Here’s the real kicker… the whole thing works thanks to some unique modifications. Airborne Entertainment is all about this sort of content. Their tagline is “Anything with a motor, we do it.” Across other videos, the team there has built things like remote-controlled motorcycles of the full-size variety, gas-powered rollerblades, and even a 50-horsepower canoe.
In this case, and clearly needing to move more than a slippery canoe through water, the team opted for a 75-horsepower Johnson outboard motor. While it’s possible to use a marine engine in a car, those are usually adapted to automotive use. This is something else.

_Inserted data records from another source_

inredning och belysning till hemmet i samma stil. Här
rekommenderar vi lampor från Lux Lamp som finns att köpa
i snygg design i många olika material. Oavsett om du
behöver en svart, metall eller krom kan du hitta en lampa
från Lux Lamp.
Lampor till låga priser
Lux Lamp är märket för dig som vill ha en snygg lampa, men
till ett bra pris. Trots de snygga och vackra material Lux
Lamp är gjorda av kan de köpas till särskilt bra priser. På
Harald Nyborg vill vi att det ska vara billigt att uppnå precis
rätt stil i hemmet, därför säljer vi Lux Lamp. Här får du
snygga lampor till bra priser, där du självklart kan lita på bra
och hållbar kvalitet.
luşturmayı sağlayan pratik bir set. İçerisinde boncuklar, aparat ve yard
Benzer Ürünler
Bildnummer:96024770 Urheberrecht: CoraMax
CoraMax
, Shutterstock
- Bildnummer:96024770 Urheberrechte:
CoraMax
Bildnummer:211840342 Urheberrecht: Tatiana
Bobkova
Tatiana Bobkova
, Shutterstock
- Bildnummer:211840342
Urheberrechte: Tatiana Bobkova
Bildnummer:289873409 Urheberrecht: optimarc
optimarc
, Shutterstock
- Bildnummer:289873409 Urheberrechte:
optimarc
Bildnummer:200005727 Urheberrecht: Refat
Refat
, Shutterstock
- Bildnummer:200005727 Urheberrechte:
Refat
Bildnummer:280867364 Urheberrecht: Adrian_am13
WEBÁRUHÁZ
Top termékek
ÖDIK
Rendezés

The video kicks off with the Ford Ranger engine extraction process and then flips to the modifications required to drop a boat motor into the engine bay.
The guys don’t really dive into any of the nitty gritty details here but a few things are obvious. They use steel supports to keep the engine in place and then connect the motor to the transmission via two gears and a chain. In addition, they cut a giant hole in the hood to ensure that they can still close it while the Johnson sits erect. The guys add a 55-gallon drum to the bed of the pickup and fill it with water Why? They have to feed a line from the water tank to the Johnson to keep it cool.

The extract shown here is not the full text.